> **TASK TO CARRY OUT**
Print every line below exactly as written, but leave the pictures behind.

> **SOURCE RECORDS**
____________________

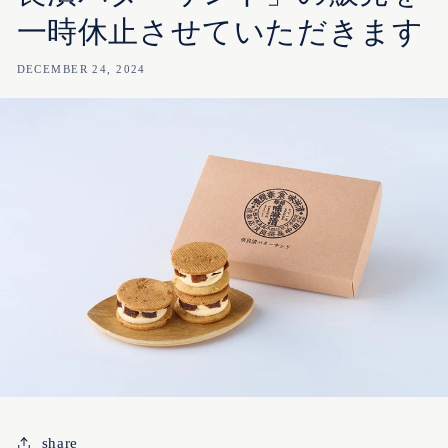
一時休止させていただきます
DECEMBER 24, 2024
share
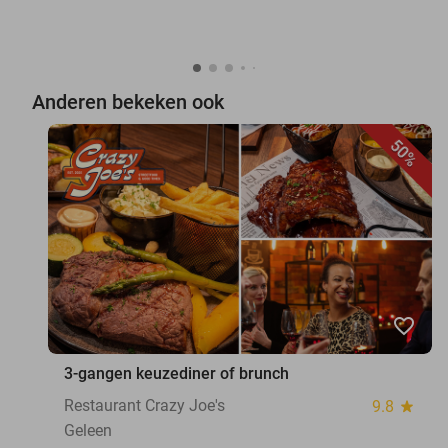
Anderen bekeken ook
50%
favorite_border
3-gangen keuzediner of brunch
Restaurant Crazy Joe's
9.8
star
Geleen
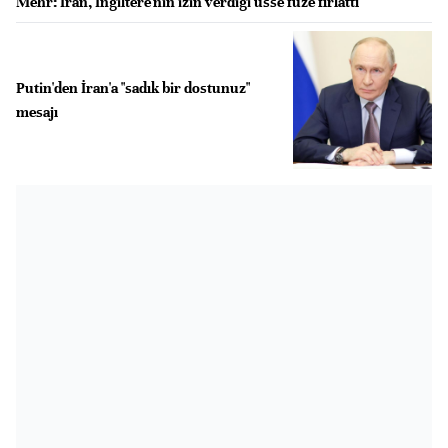
Mehr: İran, İngiltere'nin izin verdiği üsse füze fırlattı
Putin'den İran'a "sadık bir dostunuz"
mesajı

____________________

> **SOLUTION FOR THIS PROBLEM**
一時休止させていただきます
DECEMBER 24, 2024
share
Anderen bekeken ook
50%
favorite_border
3-gangen keuzediner of brunch
Restaurant Crazy Joe's
9.8
star
Geleen
Mehr: İran, İngiltere'nin izin verdiği üsse füze fırlattı
Putin'den İran'a "sadık bir dostunuz"
mesajı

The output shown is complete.